My understanding of the landscapes, culture and wildlife of southern England has been gained from living in the region for over 20 years but also from walking, reading and travelling around it.

I began exploring southern England as a photographer, writer and volunteer in earnest in 2011. The deepest knowledge I have about any landscape is that of an area of woodland in south-east London known as the Great North Wood, spreading from Deptford in Lewisham to Selhurst in Croydon. I worked and volunteered in that landscape for over 7 years. There I learned from many amazing people about woodlands old and new, urban wildlife and the need people have for green spaces in cities. I particularly learned about the need I had for these spaces.

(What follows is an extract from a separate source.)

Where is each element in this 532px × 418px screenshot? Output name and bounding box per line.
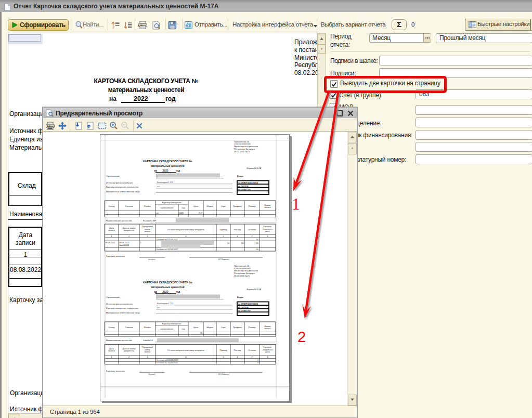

From 2011 to 2018 I walked the North Downs for recreation, writing a series of short pieces under the banner of a North Downs Diary. During this time I learned as much as I could about chalk grassland, its rare wildlife and human influence. It gave me a sense of relief from London’s pressures which are very real and can be hugely unnerving for people. The chalk hills of the North Downs felt like a gateway into thousands of years of European history and into some of the rarest habitats in Europe.

Living close to Clapham Junction station for a few years gave me a quickfire route into the New Forest National Park in Hampshire. This ancient woodland landscape is of European importance and I have written about some of my walks there. It is somewhere I return to several times each year so it is not a closed book.

Now based in Sussex, my focus has shifted to the South Downs and the Sussex Weald. The landscapes I dreamed about in London are now very close at hand and it has taken a lot to get used to. New placesnames fill my head and I am forgetting other things. I am grappling with new pronunciations, the heavy influence of Anglo-Saxons and invading Normans down here.

The personal driving force behind all this is the desire to learn as much as I can about the history of southern England, its landscapes and wildlife, in order to better understand the present. Ultimately, all this I put on here is to raise awareness about the natural and cultural treasures we have, how fragile they are, and how much we all need them to develop a sense of place.

Thank you for looking at my website, I hope you enjoy what you find.